— Collected data entries —

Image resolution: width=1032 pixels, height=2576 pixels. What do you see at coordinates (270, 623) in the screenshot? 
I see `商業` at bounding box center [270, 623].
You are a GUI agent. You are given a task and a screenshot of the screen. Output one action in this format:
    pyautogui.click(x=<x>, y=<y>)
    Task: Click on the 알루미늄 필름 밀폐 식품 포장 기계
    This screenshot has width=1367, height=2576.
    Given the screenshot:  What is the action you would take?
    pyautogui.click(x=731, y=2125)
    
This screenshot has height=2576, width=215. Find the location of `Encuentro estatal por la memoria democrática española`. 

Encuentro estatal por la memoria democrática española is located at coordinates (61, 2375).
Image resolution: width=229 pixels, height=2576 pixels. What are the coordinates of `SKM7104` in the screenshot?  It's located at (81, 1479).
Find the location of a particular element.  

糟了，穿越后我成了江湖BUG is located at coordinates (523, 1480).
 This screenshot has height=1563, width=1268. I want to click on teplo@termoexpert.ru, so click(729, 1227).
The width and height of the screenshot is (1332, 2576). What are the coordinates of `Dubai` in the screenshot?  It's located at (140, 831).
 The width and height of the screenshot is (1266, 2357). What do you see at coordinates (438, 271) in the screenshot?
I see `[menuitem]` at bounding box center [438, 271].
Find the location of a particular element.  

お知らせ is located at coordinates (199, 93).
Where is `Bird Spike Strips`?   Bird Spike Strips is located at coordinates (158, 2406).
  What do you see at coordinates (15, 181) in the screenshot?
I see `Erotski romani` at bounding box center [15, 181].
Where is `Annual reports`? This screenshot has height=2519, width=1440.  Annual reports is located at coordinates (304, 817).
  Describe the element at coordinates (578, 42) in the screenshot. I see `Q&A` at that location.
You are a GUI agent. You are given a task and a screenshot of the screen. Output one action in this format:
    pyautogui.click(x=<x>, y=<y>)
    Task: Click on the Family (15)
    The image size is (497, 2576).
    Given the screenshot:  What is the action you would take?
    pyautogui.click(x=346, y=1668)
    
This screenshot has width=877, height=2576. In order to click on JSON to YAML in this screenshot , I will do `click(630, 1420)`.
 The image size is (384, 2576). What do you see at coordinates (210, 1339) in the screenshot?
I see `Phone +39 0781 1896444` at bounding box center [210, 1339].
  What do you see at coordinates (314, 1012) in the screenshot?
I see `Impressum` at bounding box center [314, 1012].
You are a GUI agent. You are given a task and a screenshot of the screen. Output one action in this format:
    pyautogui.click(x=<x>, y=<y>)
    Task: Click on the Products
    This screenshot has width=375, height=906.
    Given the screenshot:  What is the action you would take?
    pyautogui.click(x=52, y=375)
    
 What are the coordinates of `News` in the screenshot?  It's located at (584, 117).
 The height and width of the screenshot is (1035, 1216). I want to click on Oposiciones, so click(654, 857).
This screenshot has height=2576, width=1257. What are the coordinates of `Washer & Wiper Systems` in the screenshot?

— Activity —
Print the records again, exactly as they stand above.

— Exercise answer —
Image resolution: width=1032 pixels, height=2576 pixels. What do you see at coordinates (270, 623) in the screenshot? 
I see `商業` at bounding box center [270, 623].
You are a GUI agent. You are given a task and a screenshot of the screen. Output one action in this format:
    pyautogui.click(x=<x>, y=<y>)
    Task: Click on the 알루미늄 필름 밀폐 식품 포장 기계
    This screenshot has width=1367, height=2576.
    Given the screenshot:  What is the action you would take?
    pyautogui.click(x=731, y=2125)
    
This screenshot has height=2576, width=215. Find the location of `Encuentro estatal por la memoria democrática española`. 

Encuentro estatal por la memoria democrática española is located at coordinates (61, 2375).
Image resolution: width=229 pixels, height=2576 pixels. What are the coordinates of `SKM7104` in the screenshot?  It's located at (81, 1479).
Find the location of a particular element.  

糟了，穿越后我成了江湖BUG is located at coordinates (523, 1480).
 This screenshot has height=1563, width=1268. I want to click on teplo@termoexpert.ru, so click(729, 1227).
The width and height of the screenshot is (1332, 2576). What are the coordinates of `Dubai` in the screenshot?  It's located at (140, 831).
 The width and height of the screenshot is (1266, 2357). What do you see at coordinates (438, 271) in the screenshot?
I see `[menuitem]` at bounding box center [438, 271].
Find the location of a particular element.  

お知らせ is located at coordinates (199, 93).
Where is `Bird Spike Strips`?   Bird Spike Strips is located at coordinates (158, 2406).
  What do you see at coordinates (15, 181) in the screenshot?
I see `Erotski romani` at bounding box center [15, 181].
Where is `Annual reports`? This screenshot has height=2519, width=1440.  Annual reports is located at coordinates (304, 817).
  Describe the element at coordinates (578, 42) in the screenshot. I see `Q&A` at that location.
You are a GUI agent. You are given a task and a screenshot of the screen. Output one action in this format:
    pyautogui.click(x=<x>, y=<y>)
    Task: Click on the Family (15)
    The image size is (497, 2576).
    Given the screenshot:  What is the action you would take?
    pyautogui.click(x=346, y=1668)
    
This screenshot has width=877, height=2576. In order to click on JSON to YAML in this screenshot , I will do `click(630, 1420)`.
 The image size is (384, 2576). What do you see at coordinates (210, 1339) in the screenshot?
I see `Phone +39 0781 1896444` at bounding box center [210, 1339].
  What do you see at coordinates (314, 1012) in the screenshot?
I see `Impressum` at bounding box center [314, 1012].
You are a GUI agent. You are given a task and a screenshot of the screen. Output one action in this format:
    pyautogui.click(x=<x>, y=<y>)
    Task: Click on the Products
    This screenshot has width=375, height=906.
    Given the screenshot:  What is the action you would take?
    pyautogui.click(x=52, y=375)
    
 What are the coordinates of `News` in the screenshot?  It's located at (584, 117).
 The height and width of the screenshot is (1035, 1216). I want to click on Oposiciones, so click(654, 857).
This screenshot has height=2576, width=1257. What are the coordinates of `Washer & Wiper Systems` in the screenshot?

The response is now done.